In this new study, a team of researchers led by Cambridge University have turned their eyes towards CI Tau again. They used the Atacama Large Millimeter/submillimeter Array (ALMA) to search the CI Tau system for siblings to the hot Jupiter. What they found just increased the mystery of the system. They discovered 3 other gas giants orbiting the star, and one of them follows a far-flung orbit a thousand times further from the star than the innermost planet, the aforementioned hot Jupiter. According to the paper, this is “… the most massive ensemble of exo-planets ever detected at this age.” So what does all this mean?

“It is currently impossible to say whether the extreme planetary architecture seen in CI Tau is common in hot Jupiter systems…” – Professor Cathie Clarke, Cambridge University Institute of Astronomy.

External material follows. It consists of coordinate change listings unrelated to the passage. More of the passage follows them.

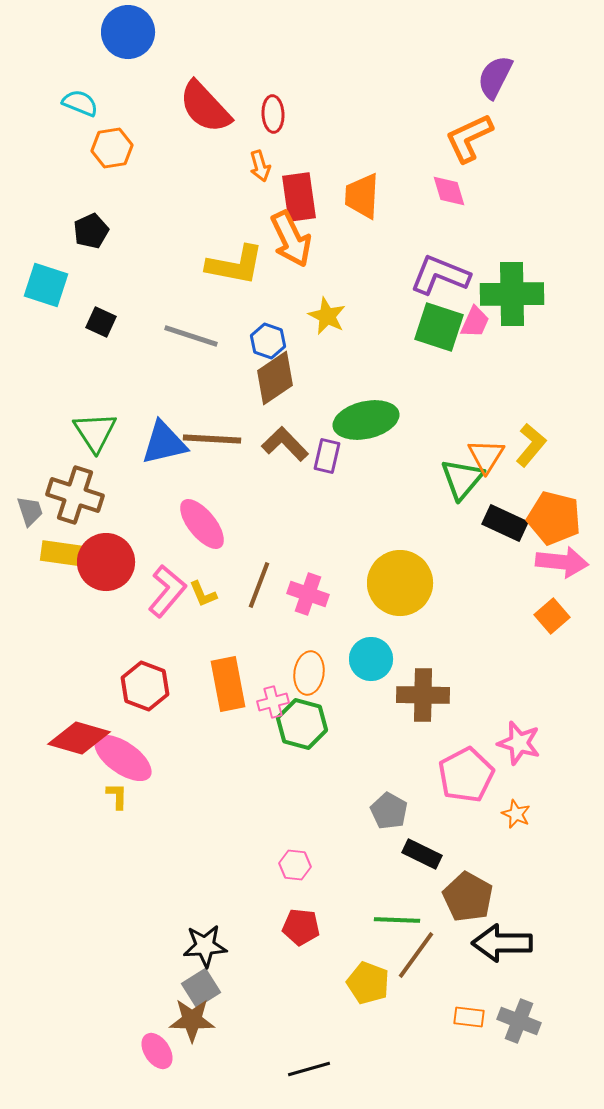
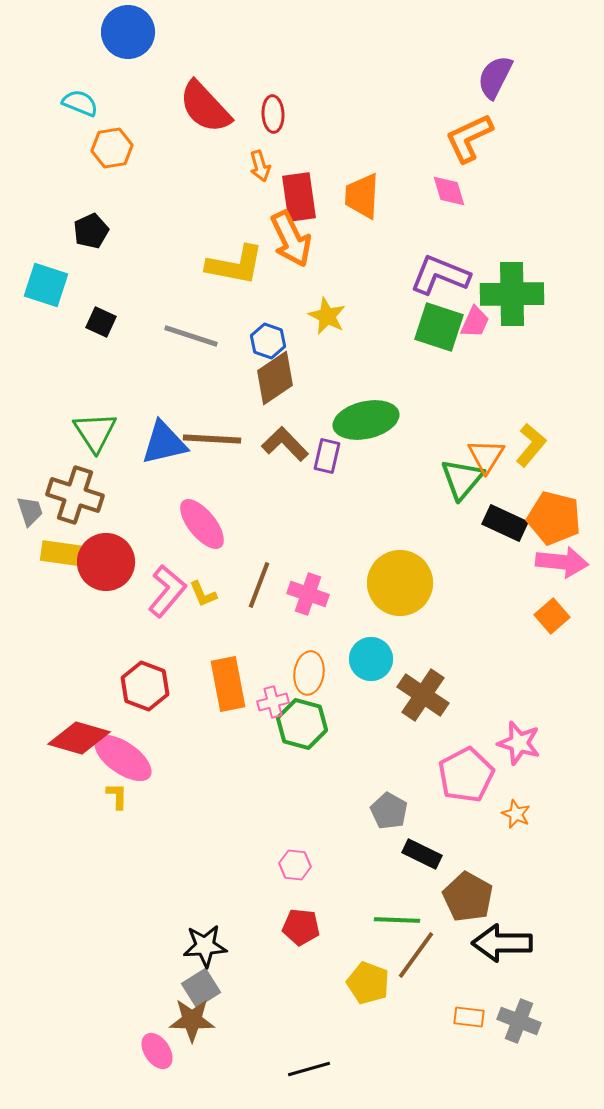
brown cross at (423, 695): rotated 33 degrees clockwise
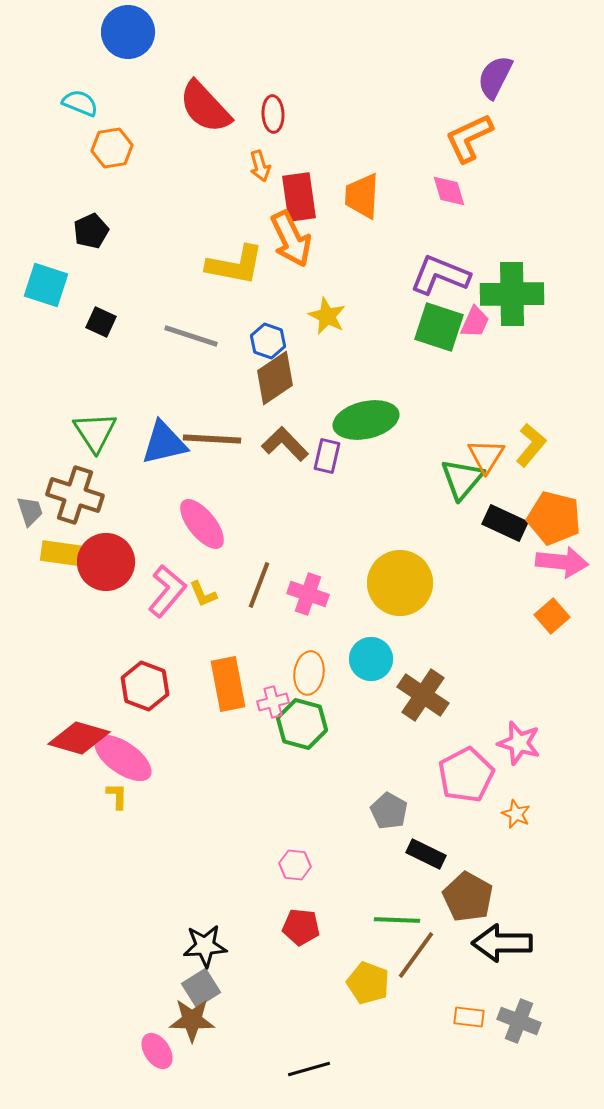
black rectangle at (422, 854): moved 4 px right
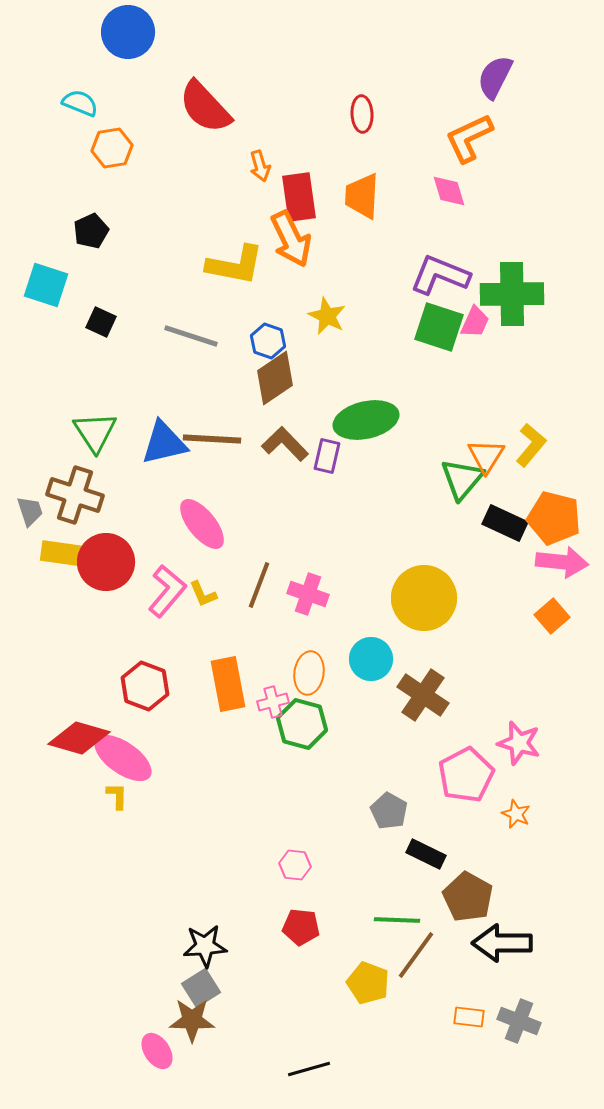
red ellipse at (273, 114): moved 89 px right
yellow circle at (400, 583): moved 24 px right, 15 px down
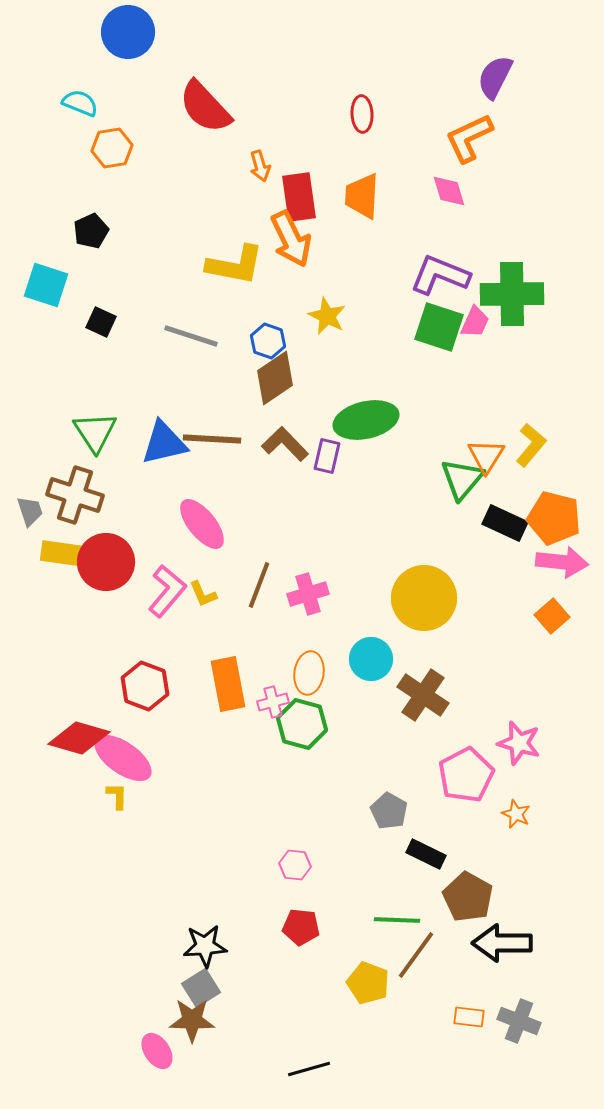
pink cross at (308, 594): rotated 36 degrees counterclockwise
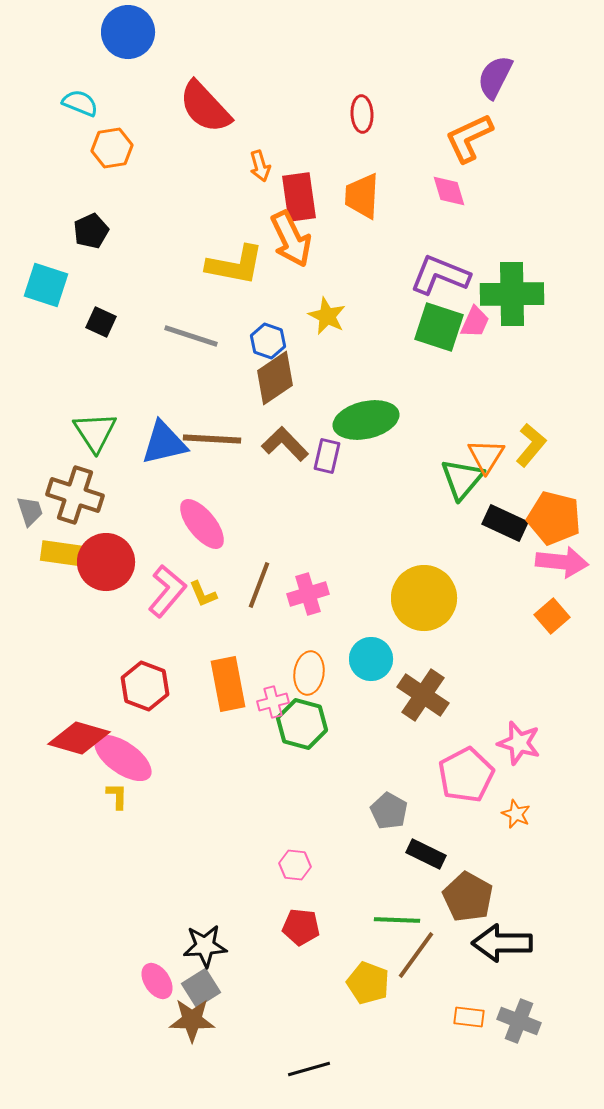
pink ellipse at (157, 1051): moved 70 px up
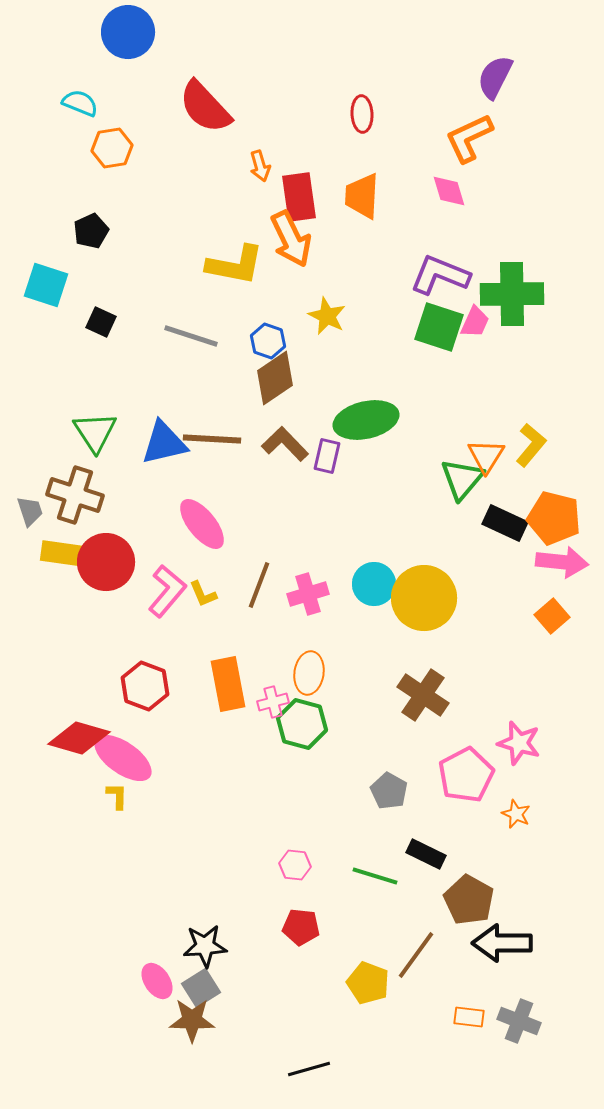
cyan circle at (371, 659): moved 3 px right, 75 px up
gray pentagon at (389, 811): moved 20 px up
brown pentagon at (468, 897): moved 1 px right, 3 px down
green line at (397, 920): moved 22 px left, 44 px up; rotated 15 degrees clockwise
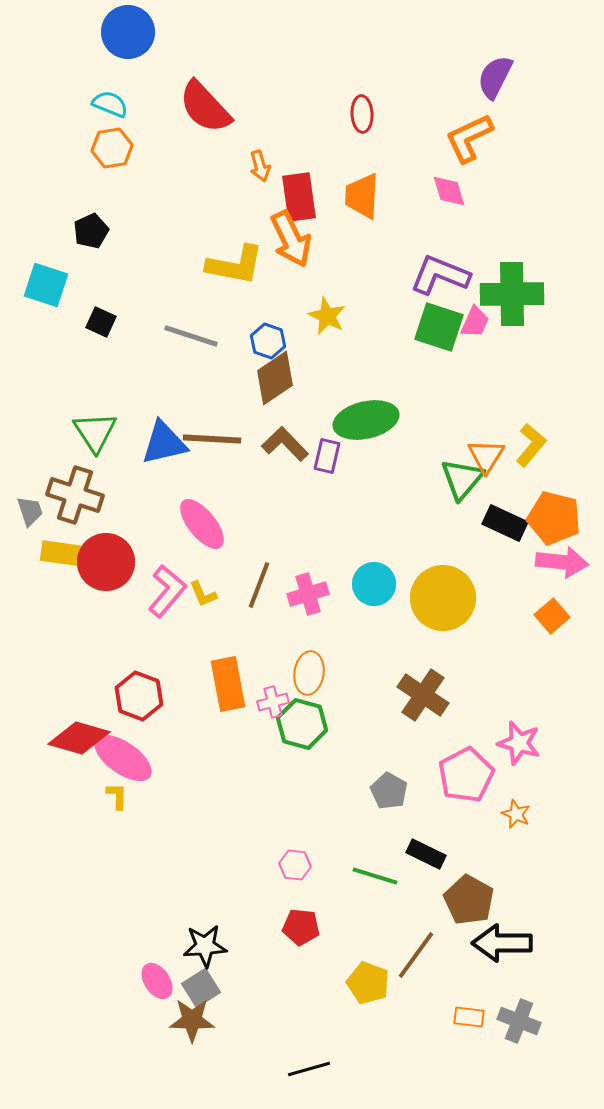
cyan semicircle at (80, 103): moved 30 px right, 1 px down
yellow circle at (424, 598): moved 19 px right
red hexagon at (145, 686): moved 6 px left, 10 px down
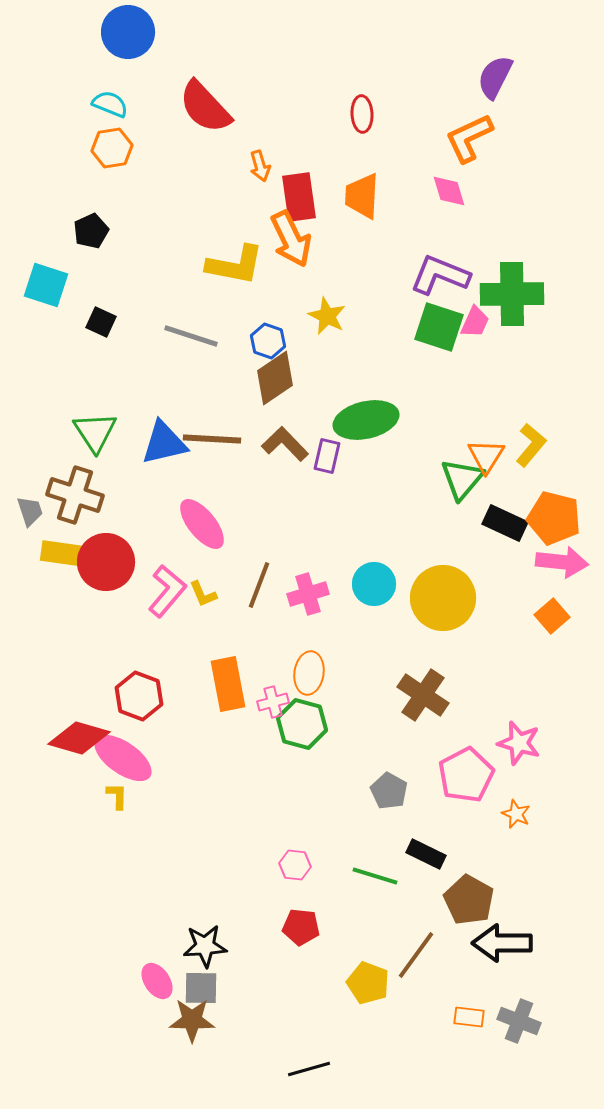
gray square at (201, 988): rotated 33 degrees clockwise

For now, we’re not sure. Around 1% of stars host hot Jupiters, but most of the known hot Jupiters are hundreds of times older than CI Tau. Since as far as we know, planets can’t form before the star does, how can astronomers explain what happened in this system?

“It is currently impossible to say whether the extreme planetary architecture seen in CI Tau is common in hot Jupiter systems because the way that these sibling planets were detected – through their effect on the protoplanetary disc – would not work in older systems which no longer have a protoplanetary disc,” said Professor Cathie Clarke from Cambridge’s Institute of Astronomy, the study’s first author.

There are enough questions here to keep a team of astronomers busy for their entire careers. According to the researchers, it’s unclear what role, if any, the sibling planets played in driving the innermost planet into its ultra-close orbit. It’s also unclear if whatever mechanism might be at play in this system is the same mechanism that makes hot Jupiters in general. And a further mystery is how the outer two planets formed at all.

Three of the dishes that make up the Atacama Large Millimeter/submillimter Array (ALMA). Image Credit: H. Calderón – ALMA (ESO/NRAO/NAOJ)

“Planet formation models tend to focus on being able to make the types of planets that have been observed already, so new discoveries don’t necessarily fit the models,” said Clarke. “Saturn mass planets are supposed to form by first accumulating a solid core and then pulling in a layer of gas on top, but these processes are supposed to be very slow at large distances from the star. Most models will struggle to make planets of this mass at this distance.”

This, of course, is what makes science so compelling and effective. Astronomers observe something and create a model to explain it. Then they keep observing, and some discoveries reinforce the model, while some challenge it. So the model keeps getting updated and over time realistically represents a larger and larger sample of observations.

Astronomers will keep studying this system to try to unravel some of these mysteries. ALMA has revolutionized the study of protoplanetary discs, and future work will no doubt lean heavily on ALMA again. It has the power to image planets forming inside protoplanetary discs, which are dim, poorly lit places that are very difficult to see into.

Be prepared to be surprised by what ALMA sees. Again.